Chair Marcella Szel said the board had been looking at public confidence for some time and decided it was time to make a change.
Szel said TransLink needed needed stronger leadership heading into a funding plebiscite next month, asking Metro Vancouver residents to add half a percentage point to the provincial sales tax to fund transportation improvements.
Recent polls have shown the "Yes" side softening considerably.
Jarvis was criticized last year for claiming more than $83,000 in bonuses. Despite his resignation, Szel announced Jarvis would continue to stay on as an adviser and collect his full salary until his contract expires in 2016.
TransLink's ability to manage its large budget has come under fire in recent months in the wake of several system-wide SkyTrain shutdowns that caused commuter chaos ending in an independent review that recommended $71 million in improvements to reduce delays and improve communications.

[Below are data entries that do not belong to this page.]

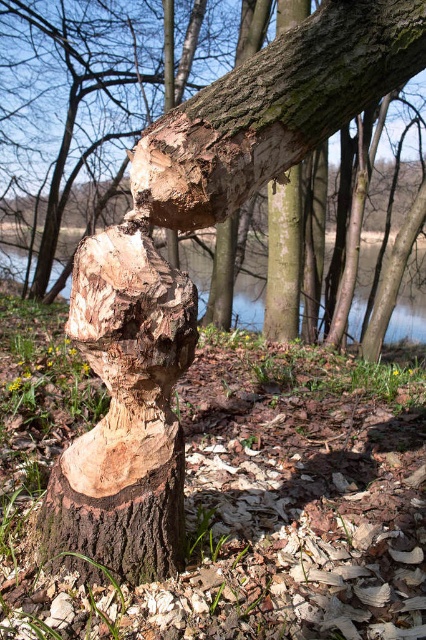 Consider the image. Is the position of natural wood tree stump at center less distant than that of transparent water at center?

Yes, natural wood tree stump at center is closer to the viewer.

Is natural wood tree stump at center to the right of transparent water at center from the viewer's perspective?

In fact, natural wood tree stump at center is to the left of transparent water at center.

Which is behind, point (157, 275) or point (389, 333)?

Point (389, 333)

Locate an element on the screen. The image size is (426, 640). natural wood tree stump at center is located at coordinates [x=124, y=413].

Can you confirm if smooth brown wood at center is wider than transparent water at center?

Correct, the width of smooth brown wood at center exceeds that of transparent water at center.

Is smooth brown wood at center further to the viewer compared to transparent water at center?

No, smooth brown wood at center is in front of transparent water at center.

The width and height of the screenshot is (426, 640). What do you see at coordinates (273, 109) in the screenshot?
I see `smooth brown wood at center` at bounding box center [273, 109].

The image size is (426, 640). What are the coordinates of `smooth brown wood at center` in the screenshot? It's located at (273, 109).

Is natural wood tree stump at center taller than smooth brown wood at center?

Yes.

Is natural wood tree stump at center bigger than smooth brown wood at center?

No.

Between point (92, 339) and point (288, 54), which one is positioned in front?

Point (92, 339) is in front.

At what (x,y) coordinates should I click in order to perform the action: click on natural wood tree stump at center. Please return your answer as a coordinate pair (x, y). This screenshot has height=640, width=426. Looking at the image, I should click on (124, 413).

Concerns over TransLink leadership
B.C. Transportation Minister Todd Stone agreed with Jarvis's departure and said TransLink needed a change at the top.
Stone said it was increasingly apparent over the last number of weeks there were concerns about TransLink's leadership.
He said Jarvis's departure should sent a strong message that TransLink is under new management heading into a referendum.
Jarvis's duties will be assumed by interim CEO Doug Allen, who will also participate in the hunt for a replacement.
Szel admits she's not happy to be paying two CEOs' salaries. Under the arrangement, Allen will make $35,000 a month.
Szel says she will meet with the Metro Vancouver Mayor's Council on Thursday morning.